The Barcelona Clinic Liver Cancer (BCLC) advanced stage (BCLC C) of hepatocellular carcinoma (HCC) includes a heterogeneous population, where sorafenib alone is the recommended treatment. In this ...study, our aim was to assess treatment and overall survival (OS) of BCLC C patients subclassified according to clinical features (performance status PS, macrovascular invasion MVI, extrahepatic spread EHS or MVI + EHS) determining their allocation to this stage.
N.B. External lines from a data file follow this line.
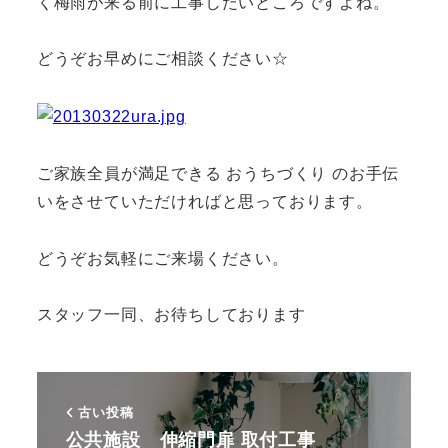
く梅雨が来る前に工事したいところですよね。
どうぞお早めにご相談ください☆
ご家族全員が満足できる おうちづくり のお手伝
いをさせていただければと思っております。
どうぞお気軽にご来場ください。
スタッフ一同、お待ちしております
古い投稿
公共施設 伸縮門扉 取付工事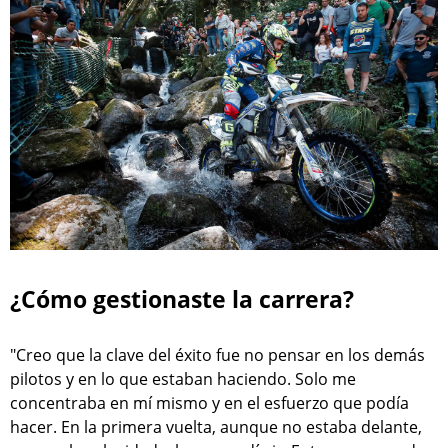
¿Cómo gestionaste la carrera?
"Creo que la clave del éxito fue no pensar en los demás
pilotos y en lo que estaban haciendo. Solo me
concentraba en mí mismo y en el esfuerzo que podía
hacer. En la primera vuelta, aunque no estaba delante,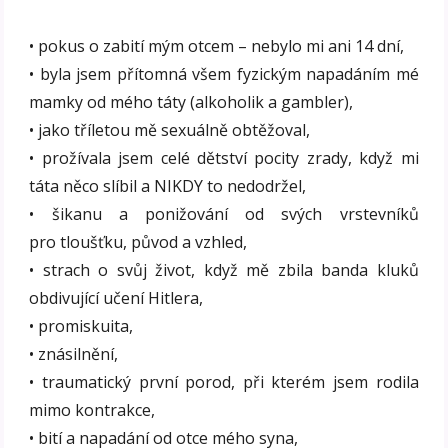
• pokus o zabití mým otcem – nebylo mi ani 14 dní,
• byla jsem přítomná všem fyzickým napadáním mé
mamky od mého táty (alkoholik a gambler),
• jako tříletou mě sexuálně obtěžoval,
• prožívala jsem celé dětství pocity zrady, když mi
táta něco slíbil a NIKDY to nedodržel,
• šikanu a ponižování od svých vrstevníků
pro tloušťku, původ a vzhled,
• strach o svůj život, když mě zbila banda kluků
obdivující učení Hitlera,
• promiskuita,
• znásilnění,
• traumatický první porod, při kterém jsem rodila
mimo kontrakce,
• bití a napadání od otce mého syna,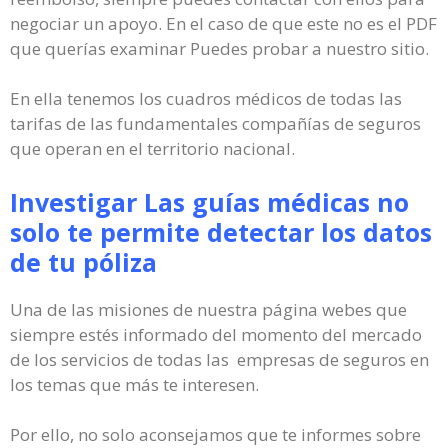
negociar un apoyo. En el caso de que este no es el PDF
que querías examinar Puedes probar a nuestro sitio.
En ella tenemos los cuadros médicos de todas las
tarifas de las fundamentales compañías de seguros
que operan en el territorio nacional.
Investigar Las guías médicas no
solo te permite detectar los datos
de tu póliza
Una de las misiones de nuestra página webes que
siempre estés informado del momento del mercado
de los servicios de todas las empresas de seguros en
los temas que más te interesen.
Por ello, no solo aconsejamos que te informes sobre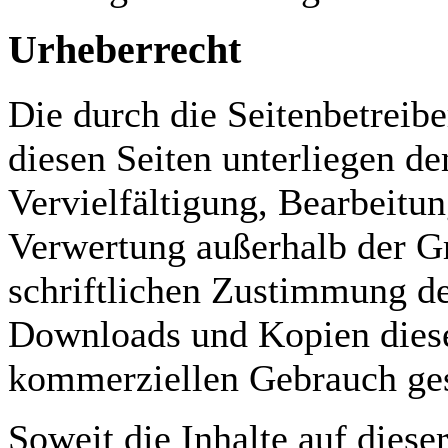
Urheberrecht
Die durch die Seitenbetreibe
diesen Seiten unterliegen d
Vervielfältigung, Bearbeitun
Verwertung außerhalb der G
schriftlichen Zustimmung des
Downloads und Kopien dieser
kommerziellen Gebrauch ges
Soweit die Inhalte auf dieser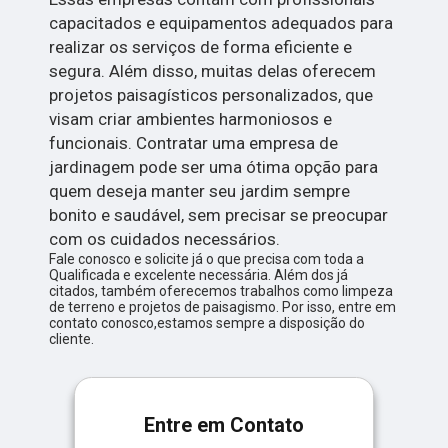
capacitados e equipamentos adequados para
realizar os serviços de forma eficiente e
segura. Além disso, muitas delas oferecem
projetos paisagísticos personalizados, que
visam criar ambientes harmoniosos e
funcionais. Contratar uma empresa de
jardinagem pode ser uma ótima opção para
quem deseja manter seu jardim sempre
bonito e saudável, sem precisar se preocupar
com os cuidados necessários.
Fale conosco e solicite já o que precisa com toda a
Qualificada e excelente necessária. Além dos já
citados, também oferecemos trabalhos como limpeza
de terreno e projetos de paisagismo. Por isso, entre em
contato conosco,estamos sempre a disposição do
cliente.
Entre em Contato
From the Italian Liver Cancer database, we analyzed 835 consecutive BCLC C patients diagnosed between 2008 and 2014. Patients were subclassified as: PS1 alone (n = 385; 46.1%), PS2 alone (n = 146; 17.5%), MVI (n = 224; 26.8%), EHS (n = 51; 6.1%), and MVI + EHS (n = 29; 3.5%). MVI, EHS, and MVI + EHS patients had larger and multifocal/massive HCCs and higher alpha‐fetoprotein (AFP) levels than PS1 and PS2 patients. Median OS significantly declined from PS1 (38.6 months) to PS2 (22.3 months), EHS (11.2 months), MVI (8.2 months), and MVI + EHS (3.1 months; P < 0.001). Among MVI patients, OS was longer in those with peripheral than with central (portal trunk) MVI (11.2 vs. 7.1 months; P = 0.005). The most frequent treatments were: curative approaches in PS1 (39.7%), supportive therapy in PS2 (41.8%), sorafenib in MVI (39.3%) and EHS (37.3%), and best supportive care in MVI + EHS patients (51.7%). Independent prognostic factors were: Model for End‐stage Liver Disease score, Child‐Pugh class, ascites, platelet count, albumin, tumor size, MVI, EHS, AFP levels, and treatment type. Conclusion: BCLC C stage does not identify patients homogeneous enough to be allocated to a single stage. PS1 alone is not sufficient to include a patient into this stage. The remaining patients should be subclassified according to PS and tumor features, and new patient‐tailored therapeutic indications are needed. (Hepatology 2018;67:1784‐1796).